Yogurt - only plain Greek - you can add fresh fruit, but don't buy it with fruit already in it as it will contain sugar or equivalents.
If you are athletic, exercise causes inflammation, internally, to various parts of the body. To address inflammation, the body synthesizes cholesterol as a repair tool.
The optimal repair tool is collagen, but for the body to synthesize collagen it needs vitamin-C.
The RDA for vitamin-C of100 mg, is only sufficient to avoid scurvy - it is not the 'optimal' amount of vitamin C to help the body maximize immunity, and synthesize sufficient collagen.
Read this: livclear.ca/optimizing-bloo...
I take 2 x 1000 mg of liposomal vitamin C daily from the above company. I live in Canada so you need to check out this website to find a distributor near your home:
Look up the work of Linus Pauling on vitamin C.
You can learn more about vitamin C here: livclear.ca/liposomal-vitam...

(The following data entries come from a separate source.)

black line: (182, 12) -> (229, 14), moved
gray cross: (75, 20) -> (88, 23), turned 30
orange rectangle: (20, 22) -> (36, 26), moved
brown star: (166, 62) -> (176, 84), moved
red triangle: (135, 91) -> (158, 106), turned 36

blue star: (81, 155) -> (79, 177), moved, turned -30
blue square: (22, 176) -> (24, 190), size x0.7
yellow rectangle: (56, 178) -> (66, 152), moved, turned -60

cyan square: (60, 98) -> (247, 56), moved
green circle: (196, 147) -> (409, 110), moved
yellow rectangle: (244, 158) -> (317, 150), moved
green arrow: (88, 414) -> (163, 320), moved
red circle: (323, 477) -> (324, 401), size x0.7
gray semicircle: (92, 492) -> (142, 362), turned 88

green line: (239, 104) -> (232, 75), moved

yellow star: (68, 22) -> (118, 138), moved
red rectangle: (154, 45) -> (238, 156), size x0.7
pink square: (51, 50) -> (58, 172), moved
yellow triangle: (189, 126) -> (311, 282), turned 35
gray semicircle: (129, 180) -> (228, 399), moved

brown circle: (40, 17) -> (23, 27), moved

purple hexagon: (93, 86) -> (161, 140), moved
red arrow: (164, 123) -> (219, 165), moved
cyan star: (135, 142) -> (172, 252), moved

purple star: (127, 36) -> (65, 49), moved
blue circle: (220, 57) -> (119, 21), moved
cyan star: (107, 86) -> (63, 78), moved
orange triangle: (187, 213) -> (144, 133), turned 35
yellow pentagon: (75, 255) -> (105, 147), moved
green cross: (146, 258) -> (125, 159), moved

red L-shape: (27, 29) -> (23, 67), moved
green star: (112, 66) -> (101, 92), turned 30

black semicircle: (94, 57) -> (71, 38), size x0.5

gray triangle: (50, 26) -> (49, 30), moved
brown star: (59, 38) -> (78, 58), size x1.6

and here: livclear.ca/the-daily-need-...
P.S. I had a triple bypass in March 2015, followed by 2 angioplasty procedures in April and May resulting in 4 stents. I changed my diet and lifestyle and by October 2016, I reached my optimal body weight and stopped ALL pharmaceutical medications, including statins. Statins caused damage to my muscles and I could not tolerate the pain - this is what motivated me to make the aggressive changes. I am a male age 57.

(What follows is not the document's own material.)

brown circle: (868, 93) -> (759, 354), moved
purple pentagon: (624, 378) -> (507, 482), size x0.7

sos007 makes complete sense
Good diet, preferably vegan which has no cholesterol, plant sterols, niacin, exercise, proper weight etc shoud do the trick
Please don't touch statins, as about 20% of people who try them get muscle problems.
And of those, in about 95% the muscle problems should resolve when they are stopped
However, in the remaining 5% there is irreversible muscle damage
Not worth the risk
Sure don't want muscle problems, I run 3 times a week
You haven't said how many mg. or what your cholesterol level is. My level was 5, average for the UK is 5.7. I began and after some deep aches in my arm, stopped. By then I had researched! I was 13st. 9lbs. initially but despite stopping the Simvastatin 40mg which was far too high I've averaged weight loss of one stone per year. Sounds great except it's muscle and I look like a Belsen inmate. Plus I've developed food allergies. It could be that you will have no ill effects but Simvastatin has a reputation for muscle loss. In your place I would seek alternative methods of reducing my cholesterol and above all research, research,research!
Cholesterol level is 7.7
I have to start 20mg Simvastatin and repeat bloods in 6 weeks, GP did discuss the muscle pain and weakness as a side effect.
This won't be good for me as I run 3 times a week and I am a dog walker.